Mingo County Nos. 21-JA-36, 21-JA-37, 21-JA-38, 21-JA-39
MEMORANDUM DECISION
Petitioner Maternal Grandmother S.G., by counsel Susan J. Van Zant, appeals the Circuit Court of Mingo County's December 3, 2021, order terminating her parental rights to the children.The West Virginia Department of Health and Human Resources ("DHHR"), by counsel Patrick Morrisey and Mindy M. Parsley, filed a response in support of the circuit court's order. The guardian ad litem, Diana Carter Wiedel, filed a response on behalf of the children in support of the circuit court's order. On appeal, petitioner argues that the circuit court erred in terminating her parental rights and denying her post-termination visitation with the children.
Consistent with our long-standing practice in cases with sensitive facts, we use initials where necessary to protect the identities of those involved in this case. See In re K.H., 235 W.Va. 254, 773 S.E.2d 20 (2015); Melinda H. v. William R. II, 230 W.Va. 731, 742 S.E.2d 419 (2013); State v. Brandon B., 218 W.Va. 324, 624 S.E.2d 761 (2005); State v. Edward Charles L., 183 W.Va. 641, 398 S.E.2d 123 (1990).
This Court has considered the parties' briefs and the record on appeal. The facts and legal arguments are adequately presented, and the decisional process would not be significantly aided by oral argument. Upon consideration of the standard of review, the briefs, and the record presented, the Court finds no substantial question of law and no prejudicial error. For these reasons, a memorandum decision affirming the circuit court's order is appropriate under Rule 21 of the Rules of Appellate Procedure.

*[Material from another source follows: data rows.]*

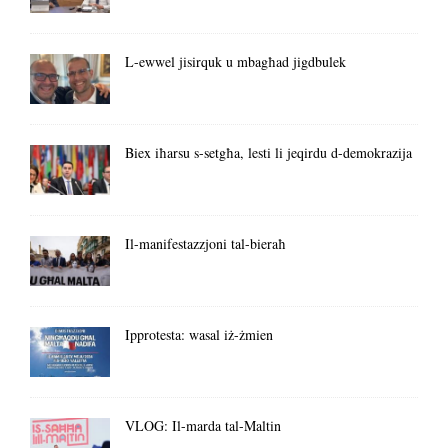
L-ewwel jisirquk u mbagħad jigdbulek
Biex iħarsu s-setgħa, lesti li jeqirdu d-demokrazija
Il-manifestazzjoni tal-bieraħ
Ipprotesta: wasal iż-żmien
VLOG: Il-marda tal-Maltin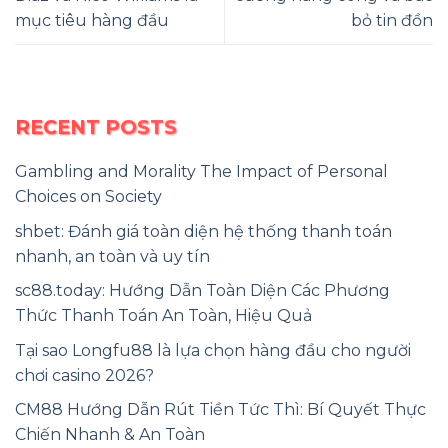
mục tiêu hàng đầu
bỏ tin đồn
RECENT POSTS
Gambling and Morality The Impact of Personal
Choices on Society
shbet: Đánh giá toàn diện hệ thống thanh toán
nhanh, an toàn và uy tín
sc88.today: Hướng Dẫn Toàn Diện Các Phương
Thức Thanh Toán An Toàn, Hiệu Quả
Tại sao Longfu88 là lựa chọn hàng đầu cho người
chơi casino 2026?
CM88 Hướng Dẫn Rút Tiền Tức Thì: Bí Quyết Thực
Chiến Nhanh & An Toàn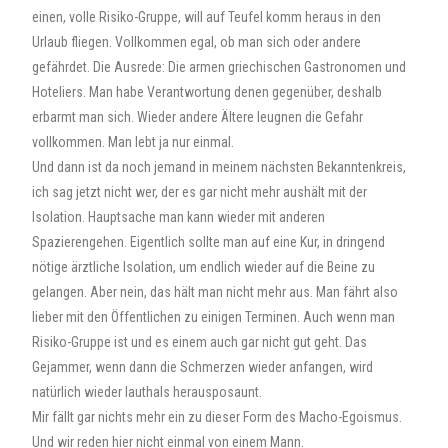
einen, volle Risiko-Gruppe, will auf Teufel komm heraus in den
Urlaub fliegen. Vollkommen egal, ob man sich oder andere
gefährdet. Die Ausrede: Die armen griechischen Gastronomen und
Hoteliers. Man habe Verantwortung denen gegenüber, deshalb
erbarmt man sich. Wieder andere Ältere leugnen die Gefahr
vollkommen. Man lebt ja nur einmal.
Und dann ist da noch jemand in meinem nächsten Bekanntenkreis,
ich sag jetzt nicht wer, der es gar nicht mehr aushält mit der
Isolation. Hauptsache man kann wieder mit anderen
Spazierengehen. Eigentlich sollte man auf eine Kur, in dringend
nötige ärztliche Isolation, um endlich wieder auf die Beine zu
gelangen. Aber nein, das hält man nicht mehr aus. Man fährt also
lieber mit den Öffentlichen zu einigen Terminen. Auch wenn man
Risiko-Gruppe ist und es einem auch gar nicht gut geht. Das
Gejammer, wenn dann die Schmerzen wieder anfangen, wird
natürlich wieder lauthals herausposaunt.
Mir fällt gar nichts mehr ein zu dieser Form des Macho-Egoismus.
Und wir reden hier nicht einmal von einem Mann.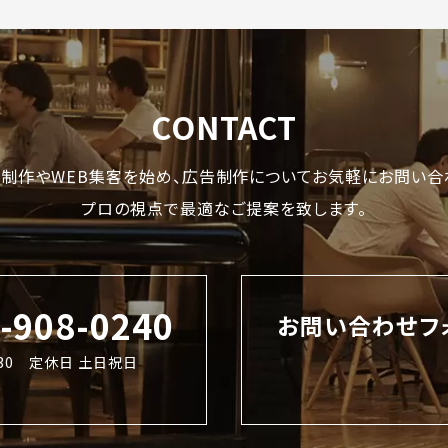
CONTACT
制作やWEB集客を始め、
広告制作についてお気軽にお問い合
プロの視点で最適なご提案を致します。
2-908-0240
お問い合わせフ
8:30 定休日 土日祝日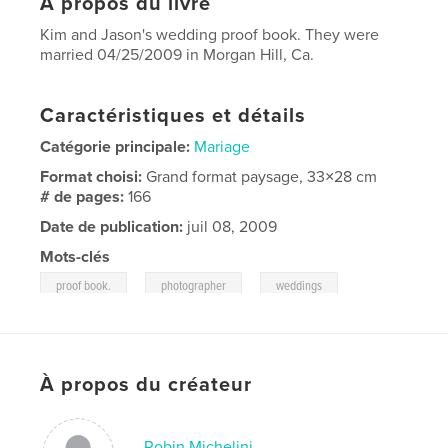
À propos du livre
Kim and Jason's wedding proof book. They were
married 04/25/2009 in Morgan Hill, Ca.
Caractéristiques et détails
Catégorie principale:
Mariage
Format choisi:
Grand format paysage, 33×28 cm
# de pages:
166
Date de publication:
juil 08, 2009
Mots-clés
,
,
proof book.
photographer
weddings
À propos du créateur
Robin Michelini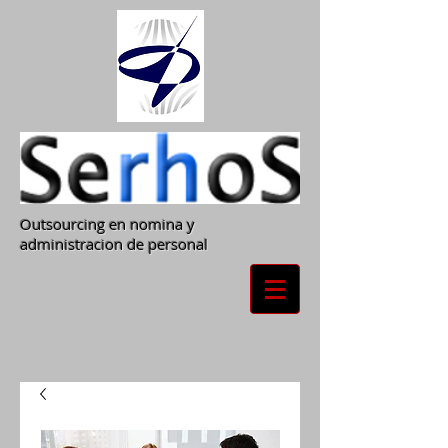
Outsourcing en nomina y
administracion de personal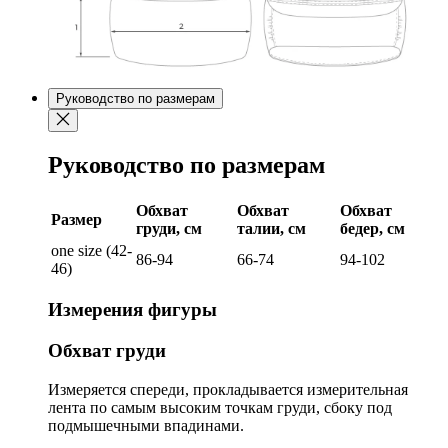
Руководство по размерам
Руководство по размерам
Обхват
Обхват
Обхват
Размер
груди, см
талии, см
бедер, см
one size (42-
86-94
66-74
94-102
46)
Измерения фигуры
Обхват груди
Измеряется спереди, прокладывается измерительная
лента по самым высоким точкам груди, сбоку под
подмышечными впадинами.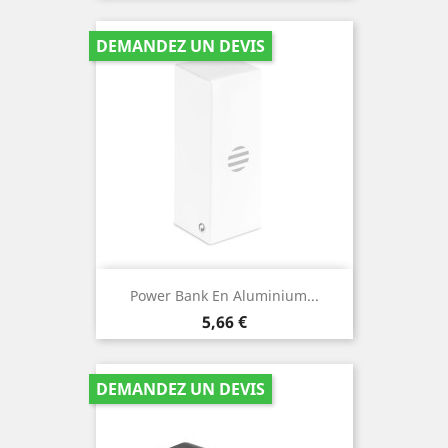
DEMANDEZ UN DEVIS
Power Bank En Aluminium...
Prix
5,66 €
DEMANDEZ UN DEVIS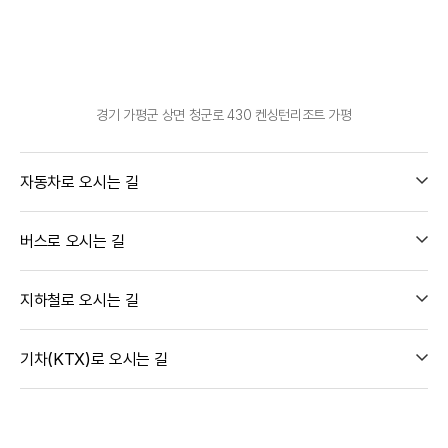
경기 가평군 상면 청군로 430 켄싱턴리조트 가평
자동차로 오시는 길
버스로 오시는 길
지하철로 오시는 길
기차(KTX)로 오시는 길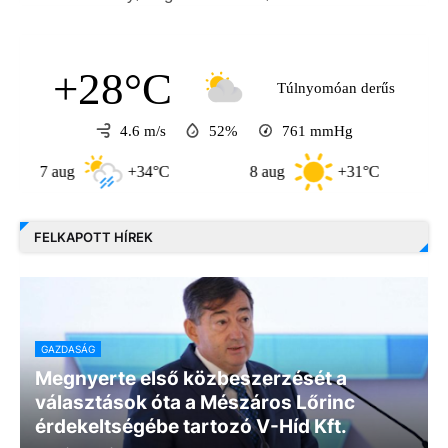
+28°C
Túlnyomóan derűs
4.6 m/s
52%
761
mmHg
7 aug
+34°C
8 aug
+31°C
9 au
FELKAPOTT HÍREK
GAZDASÁG
Megnyerte első közbeszerzését a
választások óta a Mészáros Lőrinc
érdekeltségébe tartozó V-Híd Kft.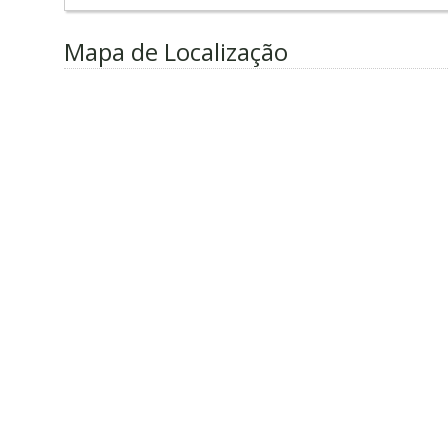
Mapa de Localização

In June of 2021, the DHHR filed a petition alleging that petitioner-the children's maternal grandmother-and the children's parents were involved in a domestic altercation in the home some months prior. According to the DHHR, petitioner was holding one-month-old A.R. when she and the father began arguing. The father punched petitioner while she was still holding the child then grabbed the infant from her. The father continued punching petitioner while holding the child, at which point all three of them fell to the ground, with the father landing on top of the infant. At this point, the mother intervened, grabbed the infant, and then began punching the father. When Child Protective Services ("CPS") investigated, they found that the children were without clothing and one child had been urinating into a toy. During the investigation, both parents admitted to domestic disputes in the children's presence. At that time, CPS instituted services in the home in order to address the conditions. In April of 2021, CPS arrived at the home to find the children alone with petitioner, who struggled keeping them under control. Three of the children were covered in flour and running outside without clothes, despite the presence of a stranger. In May of 2021, both parents tested positive for drugs on multiple occasions, including amphetamine, methamphetamine, marijuana, ecstasy, and buprenorphine. Further, the DHHR discovered that the mother's parental rights to several older children were previously involuntarily terminated in Kentucky. According to the petition, petitioner submitted to a drug screen and passed. The petition was also clear that petitioner "was in a caretaker role in the home." Based on this conduct, the DHHR alleged that the children were in danger while in petitioner's custody.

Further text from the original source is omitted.